The Taxing Bodies argue in their reply brief that " even if the [Fayette] County had committed a mistake by not assessing the improved Property in 2003 when it was completed, the [Law] permitted the immediate assessment in 2011 of the omitted Property."  Taxing Bodies Reply Br. at 18 (emphasis added). This Court finds this argument disingenuous and contrary to the record evidence which clearly reveals that the Board intentionally delayed the reassessment until after the Property's KOZ status expired. The record contains numerous references to the conscious and deliberate delay of the assessment because Fayette County needed to get an outside appraiser and did not want to expend the funds until it could see a return on its investment.
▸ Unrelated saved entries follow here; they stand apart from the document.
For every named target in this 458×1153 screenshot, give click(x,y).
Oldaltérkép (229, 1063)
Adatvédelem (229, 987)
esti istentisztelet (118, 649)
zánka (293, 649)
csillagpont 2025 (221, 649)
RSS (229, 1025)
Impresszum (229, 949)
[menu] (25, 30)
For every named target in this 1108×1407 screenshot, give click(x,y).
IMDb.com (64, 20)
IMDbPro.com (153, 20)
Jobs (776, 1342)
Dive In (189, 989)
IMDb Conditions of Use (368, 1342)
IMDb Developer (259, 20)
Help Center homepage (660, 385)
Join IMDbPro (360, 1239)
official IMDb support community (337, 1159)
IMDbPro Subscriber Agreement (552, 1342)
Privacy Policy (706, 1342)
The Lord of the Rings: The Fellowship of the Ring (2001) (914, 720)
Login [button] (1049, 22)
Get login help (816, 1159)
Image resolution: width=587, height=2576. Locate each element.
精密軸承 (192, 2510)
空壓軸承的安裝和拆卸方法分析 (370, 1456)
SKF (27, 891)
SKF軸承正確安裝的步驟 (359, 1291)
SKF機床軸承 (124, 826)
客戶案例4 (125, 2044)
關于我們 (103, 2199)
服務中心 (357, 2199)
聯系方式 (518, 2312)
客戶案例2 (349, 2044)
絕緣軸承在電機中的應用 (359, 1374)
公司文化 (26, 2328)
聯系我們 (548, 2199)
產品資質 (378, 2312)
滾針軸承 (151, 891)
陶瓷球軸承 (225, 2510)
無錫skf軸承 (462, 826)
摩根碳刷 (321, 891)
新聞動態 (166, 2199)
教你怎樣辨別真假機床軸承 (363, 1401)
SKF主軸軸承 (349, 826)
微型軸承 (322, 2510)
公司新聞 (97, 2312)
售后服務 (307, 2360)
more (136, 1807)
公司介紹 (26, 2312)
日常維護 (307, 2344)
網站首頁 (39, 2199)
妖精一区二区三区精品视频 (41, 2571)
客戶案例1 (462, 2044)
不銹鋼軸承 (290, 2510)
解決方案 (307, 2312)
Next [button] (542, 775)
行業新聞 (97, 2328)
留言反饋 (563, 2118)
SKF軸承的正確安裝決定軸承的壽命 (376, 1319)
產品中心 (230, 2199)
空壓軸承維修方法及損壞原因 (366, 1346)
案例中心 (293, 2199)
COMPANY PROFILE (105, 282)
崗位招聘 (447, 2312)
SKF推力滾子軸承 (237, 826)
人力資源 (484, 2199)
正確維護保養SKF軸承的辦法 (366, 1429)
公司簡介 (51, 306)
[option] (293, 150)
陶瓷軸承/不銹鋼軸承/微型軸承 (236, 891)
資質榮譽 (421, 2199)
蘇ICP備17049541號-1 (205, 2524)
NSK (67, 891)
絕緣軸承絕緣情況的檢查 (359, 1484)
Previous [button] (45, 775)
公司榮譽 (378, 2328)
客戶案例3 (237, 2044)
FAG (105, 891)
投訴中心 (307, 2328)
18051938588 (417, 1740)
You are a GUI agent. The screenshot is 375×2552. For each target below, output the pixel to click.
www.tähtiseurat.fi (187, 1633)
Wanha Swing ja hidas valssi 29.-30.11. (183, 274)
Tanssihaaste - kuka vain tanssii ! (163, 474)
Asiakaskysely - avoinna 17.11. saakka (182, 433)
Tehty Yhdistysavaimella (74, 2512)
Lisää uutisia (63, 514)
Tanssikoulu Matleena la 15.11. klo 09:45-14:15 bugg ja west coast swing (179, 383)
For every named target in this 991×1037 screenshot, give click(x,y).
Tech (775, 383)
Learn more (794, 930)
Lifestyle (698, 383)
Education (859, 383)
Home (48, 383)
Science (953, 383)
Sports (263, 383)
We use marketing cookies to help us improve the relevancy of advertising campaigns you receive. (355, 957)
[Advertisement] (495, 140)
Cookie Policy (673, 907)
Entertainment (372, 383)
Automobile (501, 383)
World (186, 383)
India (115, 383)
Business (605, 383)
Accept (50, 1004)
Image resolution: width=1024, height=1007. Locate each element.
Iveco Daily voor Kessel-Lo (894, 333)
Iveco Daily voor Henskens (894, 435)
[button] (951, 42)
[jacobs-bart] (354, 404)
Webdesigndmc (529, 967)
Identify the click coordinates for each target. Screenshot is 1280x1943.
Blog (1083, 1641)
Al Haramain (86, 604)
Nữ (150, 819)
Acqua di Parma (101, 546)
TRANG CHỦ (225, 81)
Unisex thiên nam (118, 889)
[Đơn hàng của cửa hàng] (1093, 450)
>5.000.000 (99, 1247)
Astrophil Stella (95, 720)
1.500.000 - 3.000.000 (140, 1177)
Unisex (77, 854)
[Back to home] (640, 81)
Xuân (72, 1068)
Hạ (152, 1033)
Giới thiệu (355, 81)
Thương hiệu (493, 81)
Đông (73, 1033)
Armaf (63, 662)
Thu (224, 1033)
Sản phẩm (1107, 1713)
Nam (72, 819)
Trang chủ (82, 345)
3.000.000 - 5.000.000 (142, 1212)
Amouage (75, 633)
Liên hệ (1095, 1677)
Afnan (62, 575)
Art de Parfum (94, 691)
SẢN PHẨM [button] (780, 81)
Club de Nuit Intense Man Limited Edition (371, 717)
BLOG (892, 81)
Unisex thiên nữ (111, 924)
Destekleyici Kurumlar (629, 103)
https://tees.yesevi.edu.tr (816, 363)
In fact, the trial court found that " [Fayette County] chose to wait until the KOZ status was set to expire before conducting an appraisal of the [P]roperty." Trial Ct. Op. at 3, Finding of Fact No. 9
(emphasis added). The trial court also found that " [Fayette County] was properly notified and made aware of the improvements to the [P]roperty in 2003." Trial Ct. Op. at 2, Finding of Fact No. 7. Thus, there was no mistake.
While we sympathize with Fayette County's financial predicament, the law must be followed. All taxpayers, individuals and corporations, are entitled to certainty in the law. The General Assembly has spoken and we are constrained to uphold its mandates. Thus, for all of the above reasons, the trial court's order is reversed and the matter is remanded to the trial court for immediate remand to the Board to reinstate the Property's 2003 tax assessment.
Leadbetter, Judge dissents.
AND NOW, this 28th day of May, 2015, the Fayette County Common Pleas Court's (trial court) July 14, 2014 order is reversed. The matter is remanded to the trial court for immediate remand to the Fayette County Board of Assessment Appeals with the direction to reinstate the 2003 tax assessment of Duke Energy Fayette II, LLC's 60 acres containing the completed gas-fired electric-generating station.